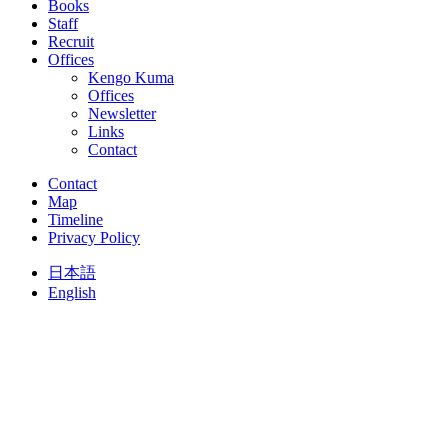
Books
Staff
Recruit
Offices
Kengo Kuma
Offices
Newsletter
Links
Contact
Contact
Map
Timeline
Privacy Policy
日本語
English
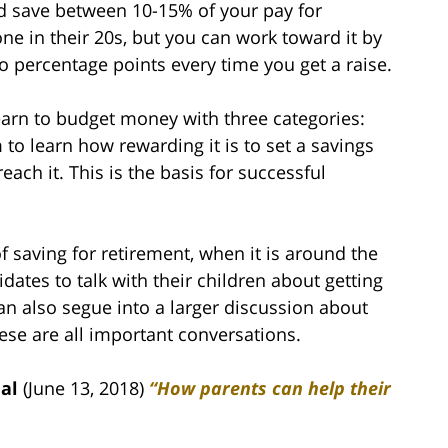
 save between 10-15% of your pay for
one in their 20s, but you can work toward it by
o percentage points every time you get a raise.
arn to budget money with three categories:
 to learn how rewarding it is to set a savings
ach it. This is the basis for successful
f saving for retirement, when it is around the
ates to talk with their children about getting
 can also segue into a larger discussion about
ese are all important conversations.
al
(June 13, 2018)
“How parents can help their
-*-*-
Aim of the task -
Please copy the data above exactly; the pictures do not belong in the copy.

Solved exercise -
Books
Staff
Recruit
Offices
Kengo Kuma
Offices
Newsletter
Links
Contact
Contact
Map
Timeline
Privacy Policy
日本語
English
 save between 10-15% of your pay for
one in their 20s, but you can work toward it by
o percentage points every time you get a raise.
arn to budget money with three categories:
 to learn how rewarding it is to set a savings
ach it. This is the basis for successful
f saving for retirement, when it is around the
ates to talk with their children about getting
 can also segue into a larger discussion about
ese are all important conversations.
al
(June 13, 2018)
“How parents can help their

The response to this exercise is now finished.